This section describes how we evaluate forecasts, and introduces the forecasting methods we consider.
Measure of forecast accuracy
We measure the accuracy of distribution forecasts via the Continuous Ranked Probability Score (CRPS; Matheson and Winkler 1976; Gneiting and Raftery 2007). For a cumulative distribution function F (i.e., the forecast distribution) and a realization \(y \in \mathbb {R}\), the CRPS is given by
$$\begin{aligned} \text {CRPS}(F, y) = \int _{-\infty }^{\infty } (F(z) - 1(z \ge y))^2~\mathrm{d}z, \end{aligned}$$
(1)
where 1(A) is the indicator function of the event A. Closed-form expressions of the integral in (1) are available for several types of distributions F, such as the two types we use below: the two-piece normal distribution (Gneiting and Thorarinsdottir 2010) and mixtures of normal distributions (Grimit et al. 2006). Our implementation is based on the R package scoringRules (Jordan et al. 2016) which includes both of these variants.
Ensemble-based methods
Let \(x_{t+h}^i\) denote the point forecast of participant i, made at date t for date \(t + h\). Furthermore, let \(\mathcal {S}_{t+h}\) denote the collection of available participants, and denote by \(N_{t+h} = |\mathcal {S}_{t+h}|\) the number of participants. As described above, the set of available participants may change over time and across forecast horizons. Ensemble methods construct a forecast distribution for \(Y_{t+h}\), based on the individual forecasts \(\{x_{t+h}^i\}_{i\in \mathcal {S}_{t+h}}\). The ensemble forecast may depend on ‘who says what’, that is, it may vary across permutations of the indexes \(i \in \mathcal {S}_{t+h}\). If that is the case, the individual forecasters are said to be non-exchangeable. Alternatively, if the ensemble forecast is invariant to ‘who says what’, the forecasters are said to be exchangeable.
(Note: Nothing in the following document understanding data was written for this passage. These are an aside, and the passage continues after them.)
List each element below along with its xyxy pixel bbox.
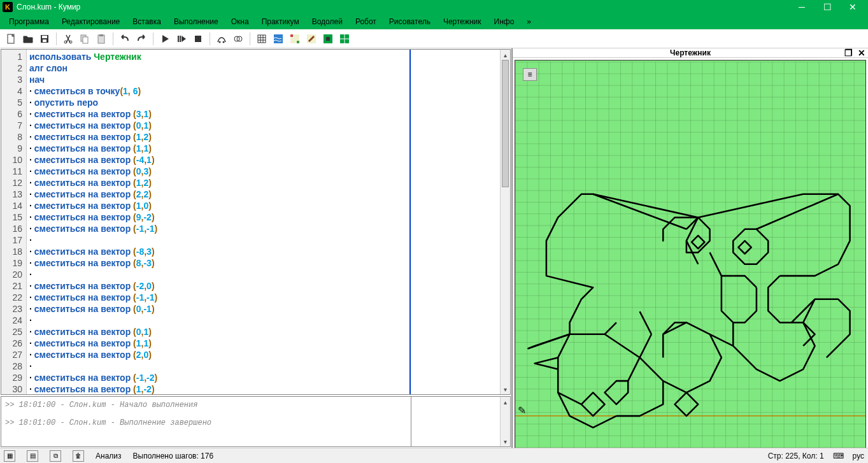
redo-button[interactable] [134,31,149,46]
actor-2-button[interactable] [231,31,246,46]
menu-»[interactable]: » [520,15,537,28]
svg-rect-9 [99,34,103,36]
save-file-button[interactable] [37,31,52,46]
scroll-up-icon[interactable]: ▴ [501,50,510,60]
svg-rect-2 [42,36,47,38]
console-scrollbar[interactable]: ▴ ▾ [500,397,510,446]
menu-окна[interactable]: Окна [225,15,255,28]
svg-rect-25 [297,41,299,43]
canvas-menu-button[interactable]: ≡ [523,68,537,81]
status-analysis: Анализ [96,452,122,460]
run-button[interactable] [157,31,173,46]
svg-rect-10 [178,36,179,42]
copy-button[interactable] [77,31,92,46]
app-logo-icon: K [3,2,13,12]
window-title: Слон.kum - Кумир [17,3,80,11]
pencil-icon: ✎ [518,404,526,417]
svg-rect-24 [290,34,293,37]
panel-close-icon[interactable]: ✕ [858,48,865,58]
keyboard-icon: ⌨ [833,452,844,460]
menu-практикум[interactable]: Практикум [255,15,306,28]
console-side [411,397,500,446]
grid-svg [515,61,865,448]
scroll-up-icon[interactable]: ▴ [501,397,510,407]
code-text[interactable]: использовать Чертежникалг слоннач· смест… [27,50,411,394]
toolbar [0,29,868,48]
maximize-button[interactable]: ☐ [815,0,840,14]
status-position: Стр: 225, Кол: 1 [768,452,824,460]
menubar: ПрограммаРедактированиеВставкаВыполнение… [0,14,868,29]
status-steps: Выполнено шагов: 176 [133,452,214,460]
close-button[interactable]: ✕ [840,0,865,14]
svg-rect-12 [195,36,201,42]
status-icon-2[interactable]: ▤ [27,450,38,462]
new-file-button[interactable] [4,31,19,46]
line-gutter: 1234567891011121314151617181920212223242… [1,50,27,394]
grid-button[interactable] [254,31,269,46]
actor-1-button[interactable] [214,31,229,46]
draw-button[interactable] [337,31,352,46]
drawing-canvas[interactable]: ≡ [515,60,866,448]
scroll-down-icon[interactable]: ▾ [501,384,510,394]
robot-button[interactable] [320,31,336,46]
brush-button[interactable] [304,31,319,46]
svg-rect-11 [180,36,181,42]
menu-программа[interactable]: Программа [3,15,55,28]
svg-point-13 [219,41,221,43]
svg-rect-28 [326,37,330,41]
output-console: >> 18:01:00 - Слон.kum - Начало выполнен… [1,396,511,447]
menu-водолей[interactable]: Водолей [306,15,349,28]
status-lang: рус [853,452,864,460]
console-log[interactable]: >> 18:01:00 - Слон.kum - Начало выполнен… [1,397,411,446]
svg-rect-17 [258,35,266,43]
status-icon-3[interactable]: ⧉ [50,450,61,462]
menu-чертежник[interactable]: Чертежник [437,15,488,28]
editor-scrollbar[interactable]: ▴ ▾ [500,50,510,394]
panel-title-text: Чертежник [670,48,711,57]
minimize-button[interactable]: ─ [789,0,815,14]
menu-редактирование[interactable]: Редактирование [55,15,126,28]
svg-rect-7 [83,37,88,43]
drawer-panel-title: Чертежник ❐ ✕ [513,48,868,58]
svg-point-14 [223,41,225,43]
paint-button[interactable] [287,31,302,46]
stop-button[interactable] [190,31,206,46]
panel-maximize-icon[interactable]: ❐ [844,48,853,58]
water-button[interactable] [271,31,286,46]
paste-button[interactable] [94,31,109,46]
svg-rect-3 [43,39,46,42]
status-icon-4[interactable]: 🗑 [73,450,84,462]
titlebar: K Слон.kum - Кумир ─ ☐ ✕ [0,0,868,14]
statusbar: ▦ ▤ ⧉ 🗑 Анализ Выполнено шагов: 176 Стр:… [0,448,868,463]
status-icon-1[interactable]: ▦ [4,450,15,462]
menu-инфо[interactable]: Инфо [488,15,521,28]
undo-button[interactable] [117,31,132,46]
editor-margin [411,50,500,394]
scroll-thumb[interactable] [502,60,509,187]
menu-робот[interactable]: Робот [349,15,383,28]
menu-вставка[interactable]: Вставка [126,15,167,28]
menu-рисователь[interactable]: Рисователь [383,15,437,28]
open-file-button[interactable] [20,31,36,46]
scroll-down-icon[interactable]: ▾ [501,436,510,446]
cut-button[interactable] [60,31,76,46]
code-editor[interactable]: 1234567891011121314151617181920212223242… [1,49,511,395]
step-button[interactable] [174,31,189,46]
menu-выполнение[interactable]: Выполнение [167,15,225,28]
In order to treat forecasters as non-exchangeable, one must be able to compare them. For example, if we knew that Anne is a better forecaster than Bob, we might want to design an ensemble method which puts more weight on Anne’s forecast than on Bob’s. However, relative performance is hard to estimate in the ECB-SPF data set, since the past track records of different forecasters typically refer to different time periods. Similarly, estimating correlation structures among the forecasts, as is required for regression-type combination approaches (e.g., Timmermann 2006), requires to impute the missing forecasts in some way. Given the difficulties just described, it is perhaps not surprising that Genre et al. (2013) find very little evidence in favor of either performance-based or regression methods for the ECB-SPF data. Motivated by these concerns, we consider two simple ensemble methods which treat the forecasters as exchangeable:
-
1.
The first method (‘BMA’) constructs a forecast distribution as follows:
$$\begin{aligned} f_{t+h}^\text {BMA} = \frac{1}{N_{t+h}} \sum _{i \in \mathcal {S}_{t+h}} \mathcal {N}(x_{t+h}^i, \theta ), \end{aligned}$$
(2)
where \(\theta \in \mathbb {R}_+\) is a scalar parameter to be estimated. In words, (2) posits an equally weighted mixture of \(N_{t+h}\) forecast distributions, each of which corresponds to an individual forecaster i. Each of these distributions is assumed to have the same variance, \(\theta \). The method has been proposed by Krüger and Nolte (2016), who find that it performs well for the US SPF data. The label ‘BMA’ hints at the method’s close conceptual connection to the Bayesian model averaging approach proposed by Raftery et al. (2005) in the meteorological forecasting literature. Denote the mean of the survey forecasts by \(\bar{x}_{t+h} = N_{t+h}^{-1} \sum _{i \in \mathcal {S}_{t+h}} x_{t+h}^i\). Then, the variance of the forecast distribution in (2) is given by \(D_{t+h} + \theta \), where
$$D_{t+h} = N_{t+h}^{-1} \sum _{i \in \mathcal {S}_{t+h}} \left( x_{t+h}^i-\bar{x}_{t+h}\right) ^2$$
is the cross-sectional variance of the survey forecasts (‘disagreement’). The two-component structure of the BMA forecast variance is similar to the model by Ozturk and Sheng (2016) which decomposes forecast uncertainty into a common component (similar to \(\theta \) in Eq. 2) and an idiosyncratic component (which they proxy by forecaster disagreement, \(D_t\)).
-
2.
The ‘EMOS’ method assumes that
$$\begin{aligned} f_{t+h}^\text {EMOS} = \mathcal {N}(\bar{x}_{t+h}, \gamma ), \end{aligned}$$
(3)
where \(\gamma \in \mathbb {R}_+\) is a parameter to be estimated. The method simply fits a normal distribution around the mean of the survey forecasts. Unlike in the BMA method, forecaster disagreement does not enter the variance of the distribution. The label ‘EMOS’ alludes to the method’s similarity to the ensemble model output statistics approach of Gneiting et al. (2005), again proposed in a meteorological context.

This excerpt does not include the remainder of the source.